Dia menatapku kesal, aku tahu. Terlihat dengan garis tipis yang menghiasi dahi lebarnya, dia menghela nafas panjang lalu menatap tepat di mataku.
"Kau tahu apa yang membuat kau kupanggil Haruno?"
Kalimat itu penuh penekanan bahkan terdengar seperti nada sinis, sebenarnya aku dapat menduga apa yang sebenarnya terjadi di sini. Tapi lebih baik aku diam, sedikit memainkan emosi wanita di depanku, karena sudah lama sebenarnya aku menantikan waktu untuk membuatnya meluap-luap. aku tidak menggubris kalimatnya, ayolah aku bahkan sama sekali tidak tertarik untuk memasuki ruangan nista ini, dia. Tsunade-sama kembali menatapku, berharap sebuah jawaban dariku mungkin?
Aku terkekeh.
"Aku bahkan kaget Kau memanggilku kemari Tsunade-sama."
Dia kembali mendelik tajam, ekor mataku melirik pada seorang wanita berambut hitam sebahu yang berada tepat di belakang wanita itu.
"Kau benar-benar membuatku emosi Nona,"
"Dan kau benar-benar membuatku jengah Tsunade-sama, bisa kah kita cepat selesaikan ini dan aku pergi dari tempatmu? Di sini sangat panas."
Dia menatapku, kesal jengkel dan perasaan lainnya aku tahu telah dia rasakan.
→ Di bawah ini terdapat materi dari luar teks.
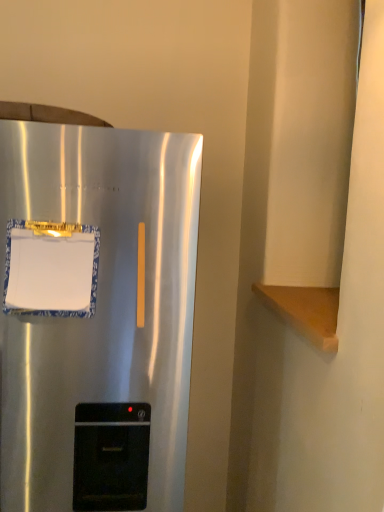 Identify the location of white paper at left. The height and width of the screenshot is (512, 384). (51, 269).

The image size is (384, 512). What do you see at coordinates (51, 269) in the screenshot?
I see `white paper at left` at bounding box center [51, 269].

What do you see at coordinates (95, 316) in the screenshot?
I see `satin silver refrigerator at left` at bounding box center [95, 316].

Locate an element on the screen. The image size is (384, 512). satin silver refrigerator at left is located at coordinates (95, 316).

Where is `white paper at left`? Image resolution: width=384 pixels, height=512 pixels. white paper at left is located at coordinates (51, 269).

Considering the relative positions of white paper at left and satin silver refrigerator at left in the image provided, is white paper at left to the left or to the right of satin silver refrigerator at left?

Based on their positions, white paper at left is located to the right of satin silver refrigerator at left.

Which object is closer to the camera, white paper at left or satin silver refrigerator at left?

satin silver refrigerator at left is more forward.

Is point (35, 262) closer to viewer compared to point (68, 205)?

Yes, it is in front of point (68, 205).

From the image's perspective, between white paper at left and satin silver refrigerator at left, who is located below?

From the image's view, satin silver refrigerator at left is below.

Consider the image. From a real-world perspective, does white paper at left stand above satin silver refrigerator at left?

Yes, from a real-world perspective, white paper at left is on top of satin silver refrigerator at left.

Does white paper at left have a greater width compared to satin silver refrigerator at left?

Incorrect, the width of white paper at left does not surpass that of satin silver refrigerator at left.

Considering the sizes of objects white paper at left and satin silver refrigerator at left in the image provided, who is taller, white paper at left or satin silver refrigerator at left?

Standing taller between the two is satin silver refrigerator at left.

Consider the image. Considering the sizes of white paper at left and satin silver refrigerator at left in the image, is white paper at left bigger or smaller than satin silver refrigerator at left?

white paper at left is smaller than satin silver refrigerator at left.

Could satin silver refrigerator at left be considered to be inside white paper at left?

No, satin silver refrigerator at left is not inside white paper at left.

Are white paper at left and satin silver refrigerator at left beside each other?

No, white paper at left is not touching satin silver refrigerator at left.

Is white paper at left positioned with its back to satin silver refrigerator at left?

Yes.

Locate an element on the screen. This screenshot has width=384, height=512. refrigerator in front of the white paper at left is located at coordinates (95, 316).

Considering the relative positions of satin silver refrigerator at left and white paper at left in the image provided, is satin silver refrigerator at left to the left of white paper at left from the viewer's perspective?

Correct, you'll find satin silver refrigerator at left to the left of white paper at left.

Is the position of satin silver refrigerator at left more distant than that of white paper at left?

No, it is in front of white paper at left.

From the picture: Which point is more forward, (117, 443) or (8, 313)?

The point (8, 313) is more forward.

From the image's perspective, who appears lower, satin silver refrigerator at left or white paper at left?

From the image's view, satin silver refrigerator at left is below.

From a real-world perspective, is satin silver refrigerator at left positioned above or below white paper at left?

satin silver refrigerator at left is situated lower than white paper at left in the real world.

Does satin silver refrigerator at left have a greater width compared to white paper at left?

Yes, satin silver refrigerator at left is wider than white paper at left.

Can you confirm if satin silver refrigerator at left is taller than white paper at left?

Yes, satin silver refrigerator at left is taller than white paper at left.

Who is smaller, satin silver refrigerator at left or white paper at left?

With smaller size is white paper at left.

Is satin silver refrigerator at left surrounding white paper at left?

Yes, satin silver refrigerator at left contains white paper at left.

Are satin silver refrigerator at left and white paper at left located far from each other?

No, satin silver refrigerator at left is in close proximity to white paper at left.

Is satin silver refrigerator at left oriented away from white paper at left?

No, white paper at left is not at the back of satin silver refrigerator at left.

How different are the orientations of satin silver refrigerator at left and white paper at left in degrees?

The facing directions of satin silver refrigerator at left and white paper at left are 0.0736 degrees apart.

In order to click on paper behind the satin silver refrigerator at left in this screenshot , I will do `click(51, 269)`.

The height and width of the screenshot is (512, 384). I want to click on refrigerator that is on the left side of white paper at left, so click(x=95, y=316).

Identify the location of refrigerator below the white paper at left (from a real-world perspective). (95, 316). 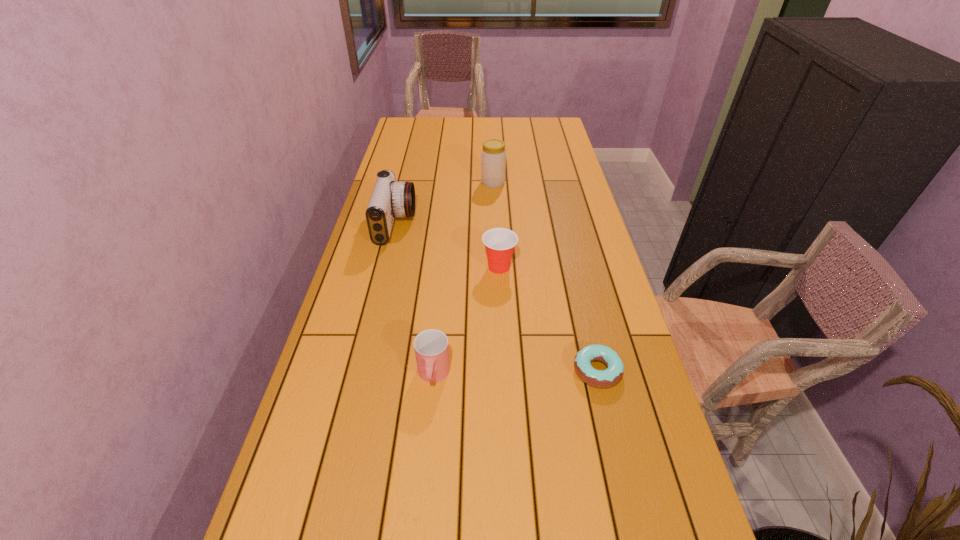 Where is `the farthest object`? This screenshot has height=540, width=960. the farthest object is located at coordinates (493, 157).

What are the coordinates of `the fourth nearest object` in the screenshot? It's located at (x=389, y=199).

At what (x,y) coordinates should I click in order to perform the action: click on the leftmost object. Please return your answer as a coordinate pair (x, y). The image size is (960, 540). Looking at the image, I should click on (389, 199).

At what (x,y) coordinates should I click in order to perform the action: click on the right cup. Please return your answer as a coordinate pair (x, y). The height and width of the screenshot is (540, 960). Looking at the image, I should click on coord(499,242).

This screenshot has height=540, width=960. I want to click on the third farthest object, so click(x=499, y=242).

Locate an element on the screen. The image size is (960, 540). the fourth object from right to left is located at coordinates (431, 347).

You are a GUI agent. You are given a task and a screenshot of the screen. Output one action in this format:
    pyautogui.click(x=<x>, y=<y>)
    Task: Click on the nearer cup
    The height and width of the screenshot is (540, 960).
    Given the screenshot: What is the action you would take?
    pyautogui.click(x=431, y=347)

Identify the location of doughnut. The image size is (960, 540). (606, 378).

Where is `the shortest object`? Image resolution: width=960 pixels, height=540 pixels. the shortest object is located at coordinates (606, 378).

Where is `free space located 0.370m on the back of the jar`? This screenshot has width=960, height=540. free space located 0.370m on the back of the jar is located at coordinates (492, 137). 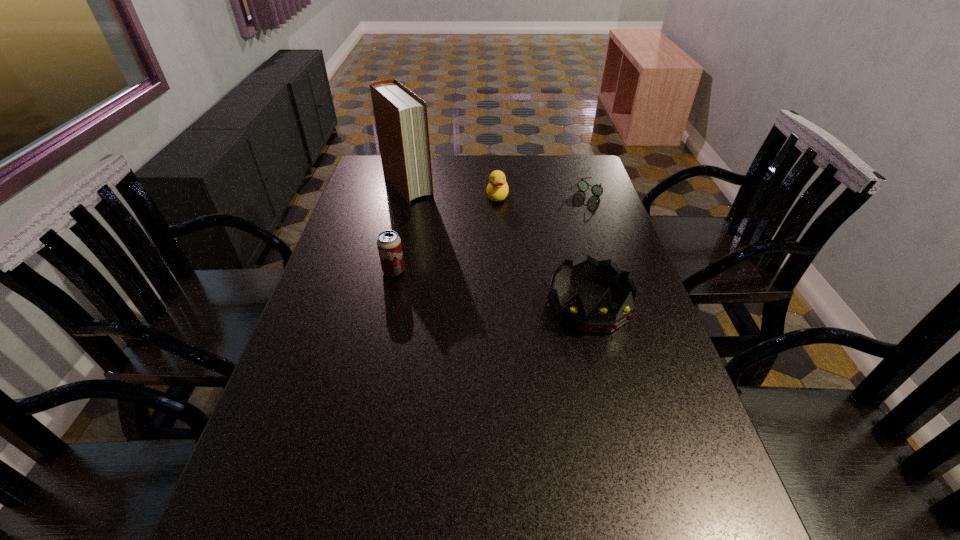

Aku mengangkat bahuku dan tersenyum padanya. Kulihat dia tengah memijit pangkal hidungnya dan mendengus padaku.
"Kau tahu peraturan sekolah ini? Dilarang menjalin hubungan antar murid dan guru." Sebuah pertanyaan dan pernyataan yang meluncur dari bibir yang terpoles Gincu itu.
Aku terdiam dan menatapnya kesal, kulirik Shizune yang juga membalas tatapanku lalu mengangkat kedua tangan dan bahunya. Ya, satu kesimpulan dan aku mengerti bahwa dia tak mengetahui apapun.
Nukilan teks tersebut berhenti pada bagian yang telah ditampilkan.